The famed Circuit de Monaco is one of the most iconic stops on Formula 1’s schedule, but it is also one of its most treacherous. A hairpin descent. Walls close enough to kiss. A dark tunnel that ejects drivers into a burst of blinding sunlight.
And that’s on a good day.
Sunday was not a good day: When rain started to fall during the Monaco Grand Prix and tires started to lose their grip, the conditions deteriorated so quickly that even the most seasoned teams might have been filled with trepidation.
But Max Verstappen is not the average driver, and so while others struggled he simply sped away, claiming his fourth win of the season, and the 38th of his career. It was his second win at Monaco in three years, and extended his lead, and Red Bull’s, in the season points standings.
“It was incredibly slippery,” Verstappen said of managing the conditions, the first rain of the current Formula 1 season. “When you are that far in the lead you don’t want to push too hard, but also you don’t want to lose too much time.”
“We clipped the walls a few times — it was super difficult out there — but that’s Monaco.”

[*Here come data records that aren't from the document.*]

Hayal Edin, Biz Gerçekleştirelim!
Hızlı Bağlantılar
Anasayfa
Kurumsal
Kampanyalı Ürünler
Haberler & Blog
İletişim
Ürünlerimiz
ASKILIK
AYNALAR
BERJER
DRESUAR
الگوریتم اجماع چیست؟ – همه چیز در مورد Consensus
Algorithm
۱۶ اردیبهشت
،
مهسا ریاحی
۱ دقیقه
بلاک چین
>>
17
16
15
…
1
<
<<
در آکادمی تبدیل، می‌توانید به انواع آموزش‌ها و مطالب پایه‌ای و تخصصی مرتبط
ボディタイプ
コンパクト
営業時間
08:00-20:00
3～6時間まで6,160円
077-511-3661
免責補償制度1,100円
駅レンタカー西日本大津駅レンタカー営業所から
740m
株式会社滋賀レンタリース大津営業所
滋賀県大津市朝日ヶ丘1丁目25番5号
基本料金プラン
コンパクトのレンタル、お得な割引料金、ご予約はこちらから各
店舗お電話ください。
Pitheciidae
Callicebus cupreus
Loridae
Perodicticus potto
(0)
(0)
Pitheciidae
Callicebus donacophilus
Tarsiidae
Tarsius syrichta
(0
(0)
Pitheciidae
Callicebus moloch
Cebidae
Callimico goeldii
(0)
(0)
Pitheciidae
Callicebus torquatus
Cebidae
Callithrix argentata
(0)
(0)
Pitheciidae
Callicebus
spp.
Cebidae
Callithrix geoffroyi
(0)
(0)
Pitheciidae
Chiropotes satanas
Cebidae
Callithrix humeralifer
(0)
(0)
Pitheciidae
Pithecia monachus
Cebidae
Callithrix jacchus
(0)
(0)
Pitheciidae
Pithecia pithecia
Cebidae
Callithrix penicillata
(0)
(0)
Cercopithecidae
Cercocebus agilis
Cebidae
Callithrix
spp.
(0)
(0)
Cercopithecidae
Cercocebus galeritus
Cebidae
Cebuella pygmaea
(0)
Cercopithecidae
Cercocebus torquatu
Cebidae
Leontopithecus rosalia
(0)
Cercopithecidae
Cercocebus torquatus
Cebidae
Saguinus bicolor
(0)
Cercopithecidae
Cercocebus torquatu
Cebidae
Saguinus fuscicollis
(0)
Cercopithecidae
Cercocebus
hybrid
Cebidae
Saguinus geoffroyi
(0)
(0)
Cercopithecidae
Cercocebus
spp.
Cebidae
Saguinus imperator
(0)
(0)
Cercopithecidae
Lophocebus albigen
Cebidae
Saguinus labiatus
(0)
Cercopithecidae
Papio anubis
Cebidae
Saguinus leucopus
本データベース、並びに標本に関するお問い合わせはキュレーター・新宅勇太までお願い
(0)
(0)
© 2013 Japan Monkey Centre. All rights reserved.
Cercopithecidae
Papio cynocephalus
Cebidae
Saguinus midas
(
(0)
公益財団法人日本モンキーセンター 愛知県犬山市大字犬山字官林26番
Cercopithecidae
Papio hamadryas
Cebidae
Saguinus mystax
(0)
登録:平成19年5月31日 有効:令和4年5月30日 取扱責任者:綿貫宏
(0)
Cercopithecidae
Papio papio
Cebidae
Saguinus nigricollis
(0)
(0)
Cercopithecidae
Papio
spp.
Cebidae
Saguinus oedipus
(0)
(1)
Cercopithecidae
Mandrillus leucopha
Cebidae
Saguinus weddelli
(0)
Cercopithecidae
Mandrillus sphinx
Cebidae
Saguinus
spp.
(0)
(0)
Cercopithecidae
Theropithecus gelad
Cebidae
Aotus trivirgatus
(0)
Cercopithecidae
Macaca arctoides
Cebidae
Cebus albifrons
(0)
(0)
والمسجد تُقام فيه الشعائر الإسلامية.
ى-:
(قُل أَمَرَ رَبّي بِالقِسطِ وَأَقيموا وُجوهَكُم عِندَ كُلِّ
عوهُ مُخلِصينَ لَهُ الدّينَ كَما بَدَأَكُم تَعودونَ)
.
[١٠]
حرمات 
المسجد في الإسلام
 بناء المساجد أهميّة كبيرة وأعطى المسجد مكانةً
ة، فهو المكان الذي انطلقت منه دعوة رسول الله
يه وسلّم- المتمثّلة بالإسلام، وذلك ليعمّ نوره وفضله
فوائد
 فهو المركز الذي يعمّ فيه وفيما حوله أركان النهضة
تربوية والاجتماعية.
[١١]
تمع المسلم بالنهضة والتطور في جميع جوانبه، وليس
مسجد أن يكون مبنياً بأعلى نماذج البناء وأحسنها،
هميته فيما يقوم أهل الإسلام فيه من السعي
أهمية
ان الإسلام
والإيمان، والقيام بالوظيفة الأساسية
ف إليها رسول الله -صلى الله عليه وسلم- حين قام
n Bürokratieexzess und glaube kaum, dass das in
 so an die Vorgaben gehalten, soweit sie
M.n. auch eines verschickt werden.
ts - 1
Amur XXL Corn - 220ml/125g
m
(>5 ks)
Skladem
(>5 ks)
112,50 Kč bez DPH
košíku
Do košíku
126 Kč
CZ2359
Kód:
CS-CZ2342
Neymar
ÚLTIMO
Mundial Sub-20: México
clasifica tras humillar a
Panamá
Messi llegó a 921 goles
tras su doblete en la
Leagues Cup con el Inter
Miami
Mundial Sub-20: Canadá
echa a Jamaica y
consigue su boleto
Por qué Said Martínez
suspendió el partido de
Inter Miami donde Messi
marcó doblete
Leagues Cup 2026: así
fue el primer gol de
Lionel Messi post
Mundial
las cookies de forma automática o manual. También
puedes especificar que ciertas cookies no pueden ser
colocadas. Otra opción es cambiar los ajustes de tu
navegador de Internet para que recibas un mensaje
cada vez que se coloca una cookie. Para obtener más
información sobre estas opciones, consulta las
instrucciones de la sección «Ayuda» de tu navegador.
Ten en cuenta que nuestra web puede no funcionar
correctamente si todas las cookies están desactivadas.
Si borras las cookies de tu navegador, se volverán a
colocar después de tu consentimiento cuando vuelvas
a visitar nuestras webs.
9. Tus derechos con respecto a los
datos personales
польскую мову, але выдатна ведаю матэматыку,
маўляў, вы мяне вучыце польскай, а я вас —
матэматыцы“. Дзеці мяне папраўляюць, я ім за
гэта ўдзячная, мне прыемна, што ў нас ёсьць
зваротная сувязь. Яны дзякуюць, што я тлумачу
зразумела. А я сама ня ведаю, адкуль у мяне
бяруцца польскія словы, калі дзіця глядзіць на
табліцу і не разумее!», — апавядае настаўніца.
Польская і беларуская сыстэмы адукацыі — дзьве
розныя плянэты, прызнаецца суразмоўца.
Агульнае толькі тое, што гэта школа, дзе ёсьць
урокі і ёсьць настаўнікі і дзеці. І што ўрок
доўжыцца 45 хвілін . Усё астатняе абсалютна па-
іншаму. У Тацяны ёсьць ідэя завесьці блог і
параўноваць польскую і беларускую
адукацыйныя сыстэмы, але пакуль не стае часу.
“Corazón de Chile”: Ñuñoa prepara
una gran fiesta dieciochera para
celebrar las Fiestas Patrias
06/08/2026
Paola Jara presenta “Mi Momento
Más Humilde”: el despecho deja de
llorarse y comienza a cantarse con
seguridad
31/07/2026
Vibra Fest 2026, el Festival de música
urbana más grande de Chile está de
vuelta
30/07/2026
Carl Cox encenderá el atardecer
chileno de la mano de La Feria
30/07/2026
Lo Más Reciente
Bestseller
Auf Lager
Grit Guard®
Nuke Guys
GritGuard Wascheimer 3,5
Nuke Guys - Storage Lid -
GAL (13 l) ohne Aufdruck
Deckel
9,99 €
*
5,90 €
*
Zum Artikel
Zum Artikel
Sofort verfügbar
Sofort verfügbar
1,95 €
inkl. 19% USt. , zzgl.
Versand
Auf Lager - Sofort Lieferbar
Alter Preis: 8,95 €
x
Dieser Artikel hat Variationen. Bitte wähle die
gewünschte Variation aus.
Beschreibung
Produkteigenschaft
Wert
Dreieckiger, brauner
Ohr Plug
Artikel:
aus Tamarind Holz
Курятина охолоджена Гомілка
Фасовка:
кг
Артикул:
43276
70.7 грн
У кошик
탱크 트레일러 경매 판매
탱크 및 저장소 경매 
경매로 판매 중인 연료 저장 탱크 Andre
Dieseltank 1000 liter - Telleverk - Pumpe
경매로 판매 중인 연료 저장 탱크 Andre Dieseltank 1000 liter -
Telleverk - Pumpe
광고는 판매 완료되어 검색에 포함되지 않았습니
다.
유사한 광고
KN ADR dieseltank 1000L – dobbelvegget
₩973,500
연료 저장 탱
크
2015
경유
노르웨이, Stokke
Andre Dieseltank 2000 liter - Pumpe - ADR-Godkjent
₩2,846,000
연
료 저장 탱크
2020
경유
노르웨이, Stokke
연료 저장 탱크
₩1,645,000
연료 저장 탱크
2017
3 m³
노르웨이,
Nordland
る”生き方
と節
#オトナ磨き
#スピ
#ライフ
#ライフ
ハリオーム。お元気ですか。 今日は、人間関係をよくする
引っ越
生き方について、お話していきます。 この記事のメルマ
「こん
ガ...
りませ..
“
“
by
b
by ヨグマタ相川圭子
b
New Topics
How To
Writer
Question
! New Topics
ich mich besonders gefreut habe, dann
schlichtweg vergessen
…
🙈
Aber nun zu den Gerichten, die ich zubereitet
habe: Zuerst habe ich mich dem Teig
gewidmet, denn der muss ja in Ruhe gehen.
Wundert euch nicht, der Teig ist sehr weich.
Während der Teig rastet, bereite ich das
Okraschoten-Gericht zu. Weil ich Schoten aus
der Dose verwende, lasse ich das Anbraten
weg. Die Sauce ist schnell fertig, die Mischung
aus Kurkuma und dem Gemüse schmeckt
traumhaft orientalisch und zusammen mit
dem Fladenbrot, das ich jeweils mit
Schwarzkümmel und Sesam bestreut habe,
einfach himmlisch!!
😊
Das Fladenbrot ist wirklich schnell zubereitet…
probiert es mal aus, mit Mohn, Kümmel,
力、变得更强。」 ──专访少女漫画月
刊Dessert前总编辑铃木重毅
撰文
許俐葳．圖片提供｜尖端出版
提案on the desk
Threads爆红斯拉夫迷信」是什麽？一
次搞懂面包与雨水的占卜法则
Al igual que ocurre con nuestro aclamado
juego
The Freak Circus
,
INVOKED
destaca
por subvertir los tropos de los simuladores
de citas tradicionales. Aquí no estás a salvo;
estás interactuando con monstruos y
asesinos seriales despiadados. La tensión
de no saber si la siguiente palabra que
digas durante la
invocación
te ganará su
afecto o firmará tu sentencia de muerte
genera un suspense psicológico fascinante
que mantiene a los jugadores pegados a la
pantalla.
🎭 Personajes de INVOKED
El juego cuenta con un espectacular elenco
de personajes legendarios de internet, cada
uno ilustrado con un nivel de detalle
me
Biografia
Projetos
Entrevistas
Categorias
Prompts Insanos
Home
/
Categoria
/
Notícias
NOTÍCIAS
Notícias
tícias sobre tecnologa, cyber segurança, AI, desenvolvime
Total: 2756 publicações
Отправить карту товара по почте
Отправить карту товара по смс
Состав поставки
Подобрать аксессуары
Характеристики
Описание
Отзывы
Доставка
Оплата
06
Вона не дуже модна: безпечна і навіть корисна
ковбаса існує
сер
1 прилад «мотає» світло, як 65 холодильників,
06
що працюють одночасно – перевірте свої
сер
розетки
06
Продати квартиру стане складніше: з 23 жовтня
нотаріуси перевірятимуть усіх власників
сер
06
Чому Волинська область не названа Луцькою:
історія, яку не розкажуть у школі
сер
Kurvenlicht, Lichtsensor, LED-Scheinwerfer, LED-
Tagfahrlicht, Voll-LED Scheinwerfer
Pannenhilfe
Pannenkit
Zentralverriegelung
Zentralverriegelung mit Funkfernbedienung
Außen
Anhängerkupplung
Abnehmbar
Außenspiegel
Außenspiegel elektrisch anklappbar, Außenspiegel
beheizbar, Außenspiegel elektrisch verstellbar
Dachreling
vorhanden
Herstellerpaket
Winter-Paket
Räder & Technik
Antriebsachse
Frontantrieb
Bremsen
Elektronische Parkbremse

Fernando Alonso of Aston Martin finished the race where he started it, in second place, and Alpine’s Esteban Ocon did the same to claim a satisfying third. But neither was a serious challenger to Verstappen all day in a race that lasted nearly two hours as the speedy cars sometimes slowed to a crawl as drivers tried to hold their nerve.
The Race in Photos
Where the Race Turned
Rain that had been on everyone’s radar for the first half of the race finally arrived around lap 50, and that set off a frantic series of pit stops and tire changes for the leaders. The problem was that it was not raining on every sector of the track initially, so tires that were fine on dry pavement suddenly became unmanageable where it was slick.
That produced a series of frantic scenes and different decisions: Alonso, running second, pitted twice in quick succession; Ferrari’s two cars came into the pit one behind the other, taking turns to get new tires; drivers lost vision and slid either off the racing lane, into the barriers, or into the path of other cars. Wary drivers tip-toed through the tightest turns uneasily before trying to sprint away when they got their grip back, or peppered their teams for the latest weather reports.
Yet when it was over, Verstappen emerged right where he was: in the lead.